"Beautifully written and deliciously complex, A Dark and Hollow Star is utterly engrossing. The magic is bloody, the humor sharp, and the murder mystery drenched in violence and intrigue. Like a fallen Fury set on vengeance, I couldn’t get enough."
– Nicki Pau Preto, author of the Crown of Feathers series
When the leaders of the magical community turn their backs on a spreading series of murders, dark magic and intrigue draw four young rebels together in this modern fantasy.
Eight Fae Courts rule the Mortal Realm of magic, but, despite their supposed peace with one another, prejudice runs rampant against anyone who isn’t sidhe, particularly the ironborn whose red blood signifies human parentage. When the Courts dismiss a string of unsolved ironborn murders, four unlikely allies join forces to investigate. Chapters primarily rotate among the perspectives of Nausicaä, an exiled Fury with blond hair and suntanned skin who wields a katana; Vehan, a blue-eyed, golden-skinned prince of the Seelie Court of Summer; Aurelian, the prince’s lesidhe retainer and childhood best friend, who has light tan skin; and Arlo, a white-skinned ironborn girl who is related to the High King. The plot offers high stakes, simmering romantic tension, political drama, refreshingly casual representation of queer and transgender characters, and an intriguing magic system that draws inspiration from Dungeons & Dragons. However, the story suffers from consistent, frequent reinforcement of skinny and muscular bodies as most beautiful, with descriptions that quickly grow tiresome.

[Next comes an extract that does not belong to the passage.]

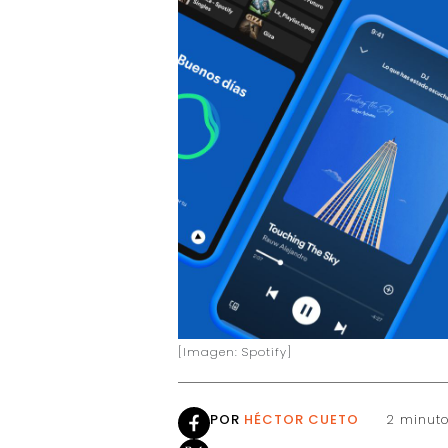
[Imagen: Spotify]
POR
HÉCTOR CUETO
2 minuto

A gripping flight into fantasy that is heavy-handed in its presentation of conventional beauty standards.
– Kirkus Reviews, December 15, 2020
When someone starts slaying human-fae hybrids (dubbed “ironborn” for their blood’s composition), Toronto teen Arlo Jarsdel knows she should lie low. Though her mother is fae, her father is mortal, and she has yet to mature into any powers she could use to defend herself. The Fae Courts’ High King blames the crimes on reckless former Fury and known murderer Nausicaä Kraken—a theory Arlo endorses until Nausicaä saves her life. Against her better judgment (and despite being grounded), Arlo teams up with Nausicaä to catch the real culprit. Aiding their investigation are Nevada teen Vehan Lysterne—a fae prince who believes the attacks are part of a larger plot—and his steward, fellow fae Aurelian Bessel. Sparks fly between Arlo and Nausicaä, while unrequited love complicates Vehan and Aurelian’s already thorny relationship. First in a planned duology, Shuttleworth’s queer urban fantasy debut combines figures from Greek myth and European folklore with elements of tabletop RPGs. If the story feels overstuffed, with villains who all but twirl their mustaches, Shuttleworth sensitively tackles the plot’s darker elements, including trauma and suicidal ideation, tempering them with tenderness and wry wit. A kaleidoscopic narrative adds depth and drive. Ages 14–up. Agent: Mandy Hubbard, Emerald City Literary. (Feb.)